# Gooodbye to the Tribute 550



## Nickynoo (May 18, 2007)

Hi everyone ,
I'm posting to say goodbye to eveybody and thanks for all your advice in the past year regards our Tribby. We finally admitted to eachother that she wasn't for us after quite a few weeks of looking for excuses not to go away. We still think the van is excellent value for money we loved the driving the ease of parking and not worrying too much about height and width etc.
Unfortunatley we are not excactly slim and hubby is 6 foot also we have a very frequently wet and muddy dog. We found we were using the back doors a lot for exit and entry and really all just getting in eachothers way! We really should have thought it through more carefully. We used to think other people had more money than sense when they did what we have done  
We thought we might use the van as a second vehicle but that never happened either so in the end We have gone for a two birth compact low proflile coach built. 
We have made a classic mistake and it has cost us an awful lot of money and I hope we have learned from this ,but , what I really want to say is isn't it great that there is enough variety in the world of motorhomes to suit everyone and happy vanning!
Cheers Nichola


----------



## Otto-de-froste (May 20, 2005)

Hi Nicky

We too had to swap our Tribby (650) for a 2 berth low(ish) profile
Thought a panel van would be better for commuting, parking etc. but in the end it was lack of usable space in light of our health and weight
It was a good van, maybe put on the market before it was really ready, but still a good looker

You didn't say what van you have now, but we hope you really enjoy it; yes there is always the financial implication, but it's important to have a van that you can live with for holidays and weekend alike

Best wishes with the new one 

Otto & Mrs de froste


----------



## pippin (Nov 15, 2007)

_We have gone for a two birth compact low proflile coach built. _

Having more babies then?!!

We might have made the same mistake (no, not the babies!) but luckily we just happened to hire a Transit LWB Hitop panel van conversion for our month of touring around New Zealand.

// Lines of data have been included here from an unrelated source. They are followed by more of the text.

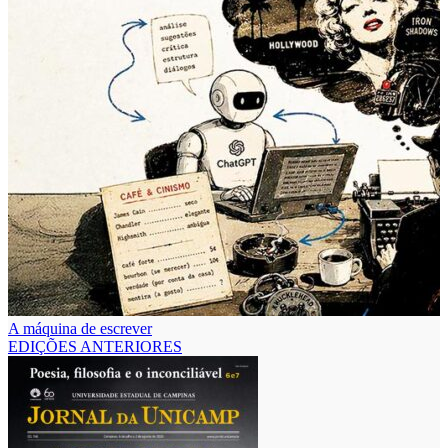
A máquina de escrever
EDIÇÕES ANTERIORES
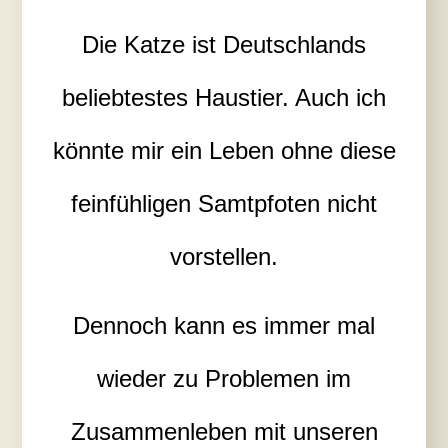
Die Katze ist Deutschlands
beliebtestes Haustier. Auch ich
könnte mir ein Leben ohne diese
feinfühligen Samtpfoten nicht
vorstellen.
Dennoch kann es immer mal
wieder zu Problemen im
Zusammenleben mit unseren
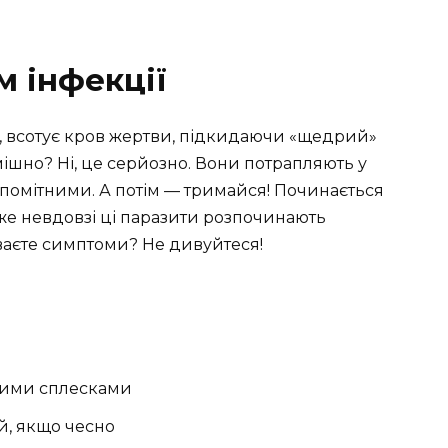
м інфекції
, всотує кров жертви, підкидаючи «щедрий»
ішно? Ні, це серйозно. Вони потрапляють у
помітними. А потім — тримайся! Починається
е невдовзі ці паразити розпочинають
уваєте симптоми? Не дивуйтеся!
рними сплесками
й, якщо чесно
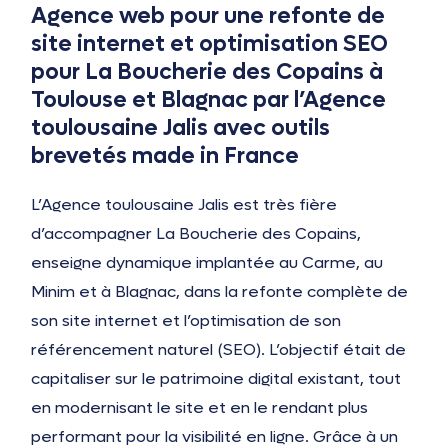
Agence web pour une refonte de
site internet et optimisation SEO
pour La Boucherie des Copains à
Toulouse et Blagnac par l’Agence
toulousaine Jalis avec outils
brevetés made in France
L’Agence toulousaine Jalis est très fière
d’accompagner La Boucherie des Copains,
enseigne dynamique implantée au Carme, au
Minim et à Blagnac, dans la refonte complète de
son site internet et l’optimisation de son
référencement naturel (SEO). L’objectif était de
capitaliser sur le patrimoine digital existant, tout
en modernisant le site et en le rendant plus
performant pour la visibilité en ligne. Grâce à un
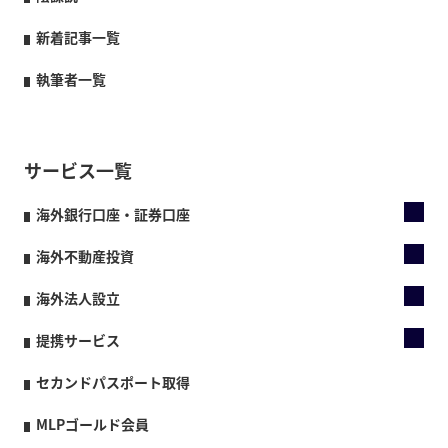
新着記事一覧
執筆者一覧
サービス一覧
海外銀行口座・証券口座
海外不動産投資
海外法人設立
提携サービス
セカンドパスポート取得
MLPゴールド会員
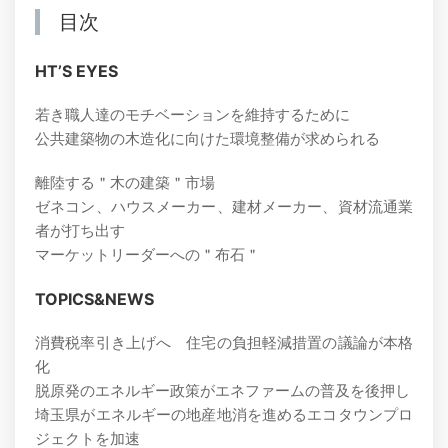
目次
HTʼS EYES
若き職人達のモチベーションを維持するために
公共建築物の木造化に向けた環境整備が求められる
離陸する＂木の建築＂市場
ゼネコン、ハウスメーカー、建材メーカー、資材流通業
者が打ち出す
マーケットリーダーへの＂布石＂
TOPICS&NEWS
消費税率引き上げへ 住宅の負担軽減措置の議論が本格
化
脱原発のエネルギー政策がエネファームの普及を後押し
埼玉県がエネルギーの地産地消を進めるエコタウンプロ
ジェクトを加速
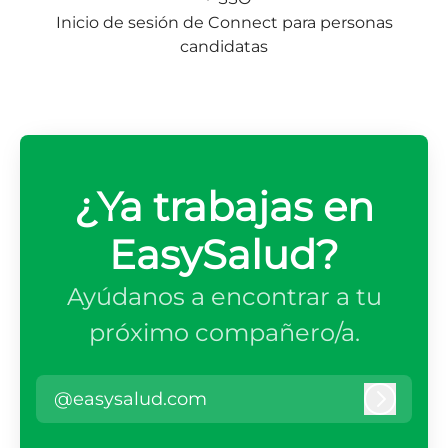
Inicio de sesión de Connect para personas
candidatas
¿Ya trabajas en
EasySalud?
Ayúdanos a encontrar a tu
próximo compañero/a.
@easysalud.com
Iniciar 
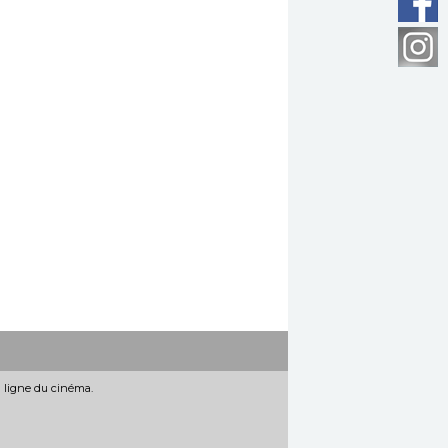
n ligne du cinéma.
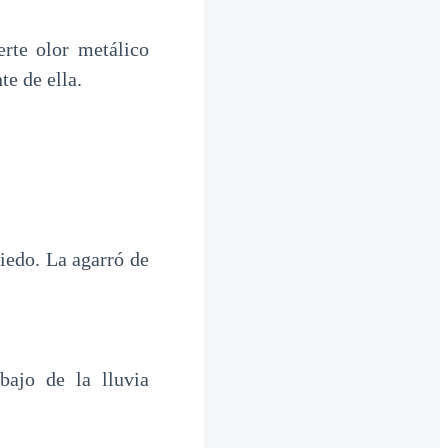
rte olor metálico
te de ella.
iedo. La agarró de
bajo de la lluvia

That experience taught us that what we really needed long-term was what we have in fact now got - the Hymer.

Despite that, if (no - when!) we go back to NZ for another trip we would still hire the PCV as it was very suitable out there.


----------



## Nickynoo (May 18, 2007)

Thanks Otto and Mrs de Froste
We really pushed the boat out financially and went for a Swift Bolero 600EK Compact 2009 model cruise control cab air con loads of extras! We have to be careful for length due to our driveway but this is a smashing van bathroom is huge and layout has plenty of space we don't need a fixed bed just as well for length restriction but I feel so excited at the prospect of the new van thanks for your good wishes happy vanning!
Nichola


----------